Bukan tanpa maksud, penggunaan asam organik dalam akuakultur memberikan beberapa keuntungan. Bagi ikan dan udang, asam organik menciptakan kondisi pencernaan yang tidak disukai oleh bakteri patogen, meningkatkan daya cerna terhadap protein dan mineral, serta mempercepat pertumbuhan. Sementara pada pakan, keberadaan asam organik melindungi bahan baku dan pakan jadi dari penurunan kualitas akibat aktivitas bakteri.

Cara kerja antimikrobial asam pada bakteri gram negatif yaitu menghabiskan energi sel bakteri. Hal tersebut disebabkan aktivitas pemompaan H+ -ATPase ke luar sel membutuhkan energi. Keluarnya H+ menimbulkan gangguan pada DNA dan pembentukan protein, di mana HCOO- mengganggu duplikasi DNA. Gagalnya sel bakteri melakukan replikasi berujung pada kematian sel.

AQUAFORM, acidifiers andalan ADDCON

JUNI - ADVETORIAL (OK)- 2Setelah melewati masa uji yang lama, ADDCON, perusahaan asal Jerman yang bergerak di bidang feed additive ternak dan unggas, mengeluarkan produk pemacu pertumbuhan komoditas perikanan budidaya non-antibiotik, AQUAFORM. Sebagai produk feed additive, AQUAFORM memberikan beberapa keunggulan berikut.

  • Memacu pertumbuhan secara signifikan.
  • Meningkatkan konversi pakan, sehingga menghemat biaya pakan.
  • Memberikan efek antimikrobial yang kuat untuk mengurangi dampak infeksi bakteriseperti Vibrio, Streptococci, dan Aeromonas.
  • Meningkatkan angka kelulusan hidup.

Tabel perbandingan keunggulan antara formic acid dengan AQUAFORM (KDF)

Formic Acid AQUAFORM (KDF)
Very Effective Very Effective
Low dosage Low dosage
Corrosive Non-corrosive
Hazardous Save
Fast action Slow release – Total protection

Sumber: ADDCON Brochure

Keunggulan lainnya, AQUAFORM tidak mengandung residu dan telah dipatenkan, bahkan bahan-bahannya telah mendapatkan persetujuan dari Uni Eropa.

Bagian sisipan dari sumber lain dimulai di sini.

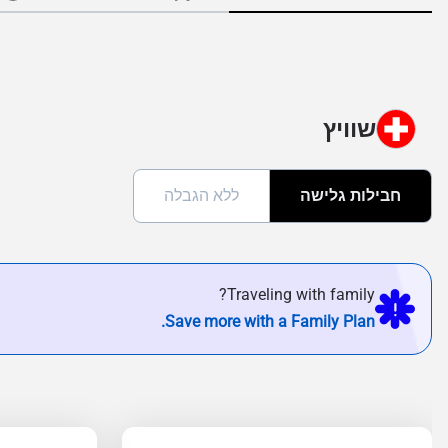
שוויץ
חבילות גלישה
ללא הגבלה
Traveling with family?
Save more with a Family Plan.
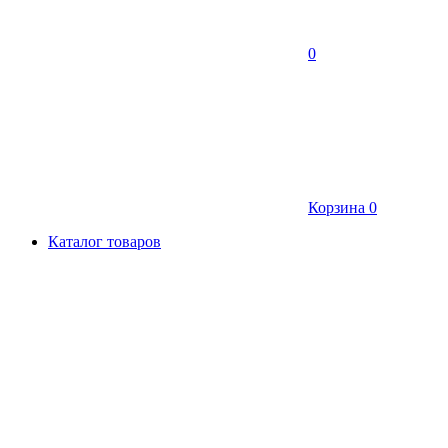
0
Корзина
0
Каталог товаров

Tidak heran, jika NOVINDO memilih produk berkualitas produksi ADDCON ini untuk didistribusikan.

Ditanya soal sebaran distribusi, Drh. Yana Ariana, Assistant Marketing & Technical Manajer bagian feed additive Novindo, mengatakan bahwa produk AQUAFORM telah siap didistribusikan secara nasional. “Insya Allah, akhir Juni ini, produk AQUAFORM telah terdistribusi,” jawabnya.

Setelah sesi diskusi, yang dipandu oleh Abadi sutisna, acara ditutup dengan pembagian door prize untuk peserta. (Rch/Adv)

Incoming search terms:

  • aquaform novindo
  • produk novindo
  • antibiotik growth promotor
  • aquaform from addcon
  • Cara kerja pt agritech
  • Drh irawati fari
  • novindo agritech hutama bidang usaha
  • novindo aquaform
  • penggunaan antibiotik growth promotor

Leave a comment

Your email address will not be published.